На самом деле ей ничего не было ясно.

Нужно было срочно посидеть где-нибудь в тишине и обмозговать все происшедшее. Скоро Надежда заметила вывеску небольшого кафе, выходящего одним концом на улицу Стоматологов, а другим – в безымянный переулок. Там был натянут веселенький полосатый тент и стояло несколько столиков в тени. Они заказали прохладное питье и мороженое. Девушка вскоре принесла Надежде апельсиновый сок, а Павлу Петровичу – безалкогольный коктейль с листиком мяты и плавающей вишенкой.

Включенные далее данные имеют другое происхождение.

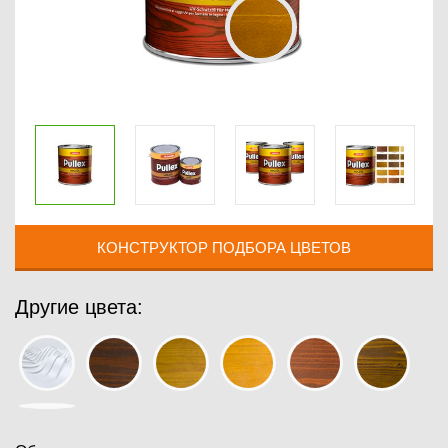
КОНСТРУКТОР ПОДБОРА ЦВЕТОВ
Другие цвета:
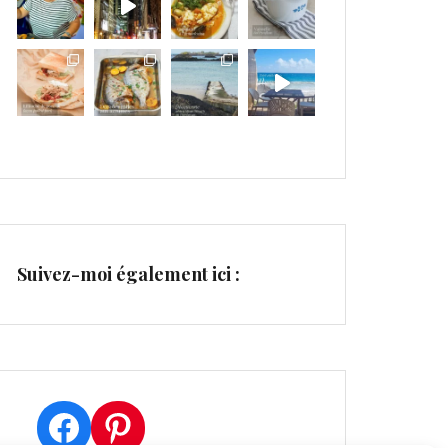
Suivez-moi également ici :
Facebook
Pinterest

– Ой, Паша, – тяжело вздохнула Надежда, отпивая глоток ледяного сока, – беспокоюсь я за тебя. Ведь что получается? Неизвестные в черном гоняются за твоей девицей…

– Да не моя она!

– Неважно, – строго сказала Надежда, – не перебивай! Значит, она тоже не промах, знает, что ее ищут, поэтому осторожничает, оглядывается и очень нервничает всю дорогу. Она села в твою машину, потому что у тебя на лбу написано, что ты – порядочный человек и ни в каких криминальных историях не можешь быть замешан. Потом она просит завезти ее на Обводный и там подождать. То есть ей нужно было повидать там свою знакомую Татьяну. То ли она хотела ей что-то сказать, то ли что-то у нее взять, а скорее всего… – Надежду осенило, – она хотела спрятать у нее ту самую папку!

– Это еще зачем? – Павел Петрович едва не подавился вишенкой.

– Слушай, все сходится! – Надежда глядела на него горящими глазами. – Все дело в этой папке! Сам говорил, что она все время над ней тряслась! И конечно, она захотела как можно скорее от нее избавиться. То есть оставить в надежном месте. И придумала спрятать ее у Татьяны. Ну, какая-нибудь это ее знакомая, про которую не мог знать тот мужик в голубой рубашке, с которым она ссорилась у ресторана! А там, около столярки, ее уже ждали. Ну, пронюхали они как-то про эту Татьяну! Может, слышали, как девица с ней по телефону разговаривала, или еще как-нибудь… и вот, те трое в черном хотели девчонок забрать – заметь, обеих девчонок, чтобы свидетелей не оставлять, но тут не повезло им, столяры вмешались. Они ребята тертые, бывалые, не то что этот тип в голубой рубашке. Столяры быстро тем накостыляли, несмотря на то, что те трое – профессионалы, а девчонки под шумок смылись. А ночью эти люди в черном пришли к Татьяне и убили ее! Из окна выбросили и все! Чтобы свидетелей не оставлять!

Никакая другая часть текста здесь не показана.